Collected data
++++++++++

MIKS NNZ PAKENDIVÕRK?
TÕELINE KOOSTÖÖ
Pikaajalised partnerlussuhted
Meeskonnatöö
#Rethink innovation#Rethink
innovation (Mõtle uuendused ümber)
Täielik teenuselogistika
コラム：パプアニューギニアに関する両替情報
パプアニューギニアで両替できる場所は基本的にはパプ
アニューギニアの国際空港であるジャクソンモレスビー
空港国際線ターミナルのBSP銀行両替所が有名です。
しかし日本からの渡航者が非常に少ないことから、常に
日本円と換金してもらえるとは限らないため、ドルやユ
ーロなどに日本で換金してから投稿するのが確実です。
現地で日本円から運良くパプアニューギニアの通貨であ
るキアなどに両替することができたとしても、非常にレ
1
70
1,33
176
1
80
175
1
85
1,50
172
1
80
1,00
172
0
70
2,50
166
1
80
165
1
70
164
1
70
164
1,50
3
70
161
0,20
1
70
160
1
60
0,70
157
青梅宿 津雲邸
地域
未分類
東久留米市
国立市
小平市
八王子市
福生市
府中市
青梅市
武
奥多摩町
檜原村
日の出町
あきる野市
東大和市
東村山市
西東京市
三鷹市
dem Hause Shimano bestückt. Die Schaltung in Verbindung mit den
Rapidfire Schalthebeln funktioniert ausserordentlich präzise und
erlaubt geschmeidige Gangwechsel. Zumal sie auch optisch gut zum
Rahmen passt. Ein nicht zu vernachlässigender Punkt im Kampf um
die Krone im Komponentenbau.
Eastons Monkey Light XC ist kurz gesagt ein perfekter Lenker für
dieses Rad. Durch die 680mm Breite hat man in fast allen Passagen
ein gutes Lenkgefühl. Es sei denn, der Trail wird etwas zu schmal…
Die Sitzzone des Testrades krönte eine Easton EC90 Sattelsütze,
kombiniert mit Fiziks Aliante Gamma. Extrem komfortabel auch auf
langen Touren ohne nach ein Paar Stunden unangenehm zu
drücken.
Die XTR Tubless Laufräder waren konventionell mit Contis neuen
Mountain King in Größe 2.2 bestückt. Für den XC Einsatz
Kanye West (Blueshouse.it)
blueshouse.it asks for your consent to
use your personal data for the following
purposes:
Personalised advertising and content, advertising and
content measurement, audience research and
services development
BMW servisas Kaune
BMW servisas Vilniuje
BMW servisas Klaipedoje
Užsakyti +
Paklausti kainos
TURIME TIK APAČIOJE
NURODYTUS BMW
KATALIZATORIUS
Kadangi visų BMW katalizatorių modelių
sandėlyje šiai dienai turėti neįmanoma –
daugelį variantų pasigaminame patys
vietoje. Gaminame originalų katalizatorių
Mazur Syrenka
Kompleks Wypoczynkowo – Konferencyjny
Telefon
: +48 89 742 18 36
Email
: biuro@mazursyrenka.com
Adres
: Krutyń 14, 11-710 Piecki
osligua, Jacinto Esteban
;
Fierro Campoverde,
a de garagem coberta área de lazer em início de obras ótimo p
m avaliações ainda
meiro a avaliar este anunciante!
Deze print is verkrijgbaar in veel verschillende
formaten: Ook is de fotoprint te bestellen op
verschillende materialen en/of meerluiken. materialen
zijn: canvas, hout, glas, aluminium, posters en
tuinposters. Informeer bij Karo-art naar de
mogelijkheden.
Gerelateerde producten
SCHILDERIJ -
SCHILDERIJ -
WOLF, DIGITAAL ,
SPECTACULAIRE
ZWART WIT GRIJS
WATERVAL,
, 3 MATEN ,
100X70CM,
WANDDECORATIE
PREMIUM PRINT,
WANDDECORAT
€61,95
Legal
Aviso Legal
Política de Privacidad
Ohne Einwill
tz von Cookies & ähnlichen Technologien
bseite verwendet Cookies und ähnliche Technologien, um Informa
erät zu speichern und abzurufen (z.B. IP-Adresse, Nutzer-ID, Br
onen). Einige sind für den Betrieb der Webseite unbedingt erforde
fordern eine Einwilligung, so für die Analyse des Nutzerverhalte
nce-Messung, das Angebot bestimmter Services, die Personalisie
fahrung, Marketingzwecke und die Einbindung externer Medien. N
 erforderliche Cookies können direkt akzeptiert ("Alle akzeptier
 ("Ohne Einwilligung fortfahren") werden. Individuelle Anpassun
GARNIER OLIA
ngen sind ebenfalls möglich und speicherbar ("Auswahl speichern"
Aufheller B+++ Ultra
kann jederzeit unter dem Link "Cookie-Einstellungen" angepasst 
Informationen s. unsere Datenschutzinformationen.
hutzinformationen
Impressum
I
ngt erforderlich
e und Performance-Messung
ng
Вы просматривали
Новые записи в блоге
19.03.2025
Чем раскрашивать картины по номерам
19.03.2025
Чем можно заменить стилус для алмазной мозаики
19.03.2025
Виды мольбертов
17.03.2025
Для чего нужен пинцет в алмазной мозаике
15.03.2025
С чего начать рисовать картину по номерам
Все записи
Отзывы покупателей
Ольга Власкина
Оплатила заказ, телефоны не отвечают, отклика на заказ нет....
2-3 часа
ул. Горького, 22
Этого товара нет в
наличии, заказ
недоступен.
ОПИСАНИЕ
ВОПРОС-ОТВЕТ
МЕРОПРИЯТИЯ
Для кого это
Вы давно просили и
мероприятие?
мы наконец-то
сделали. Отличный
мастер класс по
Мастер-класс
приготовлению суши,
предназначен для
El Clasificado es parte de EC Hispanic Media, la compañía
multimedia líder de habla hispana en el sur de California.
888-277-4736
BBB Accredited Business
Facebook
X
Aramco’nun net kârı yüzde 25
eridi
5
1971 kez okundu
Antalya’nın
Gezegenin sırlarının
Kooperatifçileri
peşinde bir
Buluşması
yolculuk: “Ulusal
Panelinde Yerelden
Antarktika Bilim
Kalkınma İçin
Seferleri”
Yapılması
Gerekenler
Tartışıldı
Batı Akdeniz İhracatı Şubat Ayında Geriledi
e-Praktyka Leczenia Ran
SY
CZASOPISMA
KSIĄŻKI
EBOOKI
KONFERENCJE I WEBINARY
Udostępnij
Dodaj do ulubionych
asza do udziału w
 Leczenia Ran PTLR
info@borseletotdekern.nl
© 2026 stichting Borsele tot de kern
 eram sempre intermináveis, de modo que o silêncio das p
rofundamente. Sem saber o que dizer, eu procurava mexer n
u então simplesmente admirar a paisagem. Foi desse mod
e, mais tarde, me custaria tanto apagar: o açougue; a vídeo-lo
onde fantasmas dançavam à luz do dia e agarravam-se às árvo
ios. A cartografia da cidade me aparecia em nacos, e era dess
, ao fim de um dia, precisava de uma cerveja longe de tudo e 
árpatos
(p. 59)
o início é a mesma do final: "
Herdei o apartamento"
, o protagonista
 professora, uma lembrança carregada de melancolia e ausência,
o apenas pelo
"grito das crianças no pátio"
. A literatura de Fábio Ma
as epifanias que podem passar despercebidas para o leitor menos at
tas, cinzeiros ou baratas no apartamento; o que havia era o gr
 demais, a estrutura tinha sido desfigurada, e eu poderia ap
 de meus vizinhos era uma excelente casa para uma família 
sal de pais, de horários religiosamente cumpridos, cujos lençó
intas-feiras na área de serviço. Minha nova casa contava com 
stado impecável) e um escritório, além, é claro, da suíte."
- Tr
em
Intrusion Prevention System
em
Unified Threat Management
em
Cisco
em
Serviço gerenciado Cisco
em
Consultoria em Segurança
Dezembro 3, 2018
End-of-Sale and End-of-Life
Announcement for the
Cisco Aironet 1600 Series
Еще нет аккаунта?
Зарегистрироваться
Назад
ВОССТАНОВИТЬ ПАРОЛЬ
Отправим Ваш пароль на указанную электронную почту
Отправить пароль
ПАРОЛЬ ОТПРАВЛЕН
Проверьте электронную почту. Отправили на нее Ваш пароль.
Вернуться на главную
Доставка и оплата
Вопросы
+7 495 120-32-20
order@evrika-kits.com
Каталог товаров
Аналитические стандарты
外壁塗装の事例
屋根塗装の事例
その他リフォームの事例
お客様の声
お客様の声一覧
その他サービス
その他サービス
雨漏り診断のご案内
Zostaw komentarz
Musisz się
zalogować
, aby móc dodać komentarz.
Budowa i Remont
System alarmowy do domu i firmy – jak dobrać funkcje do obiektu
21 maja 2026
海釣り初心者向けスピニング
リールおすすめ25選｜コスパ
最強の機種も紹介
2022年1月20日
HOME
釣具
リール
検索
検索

++++++++++

- **What you have to do**: Check each line of the data for "apartamento". Copy the lines where it turns up.

- **Answer section**:
Herdei o apartamento"
tas, cinzeiros ou baratas no apartamento; o que havia era o gr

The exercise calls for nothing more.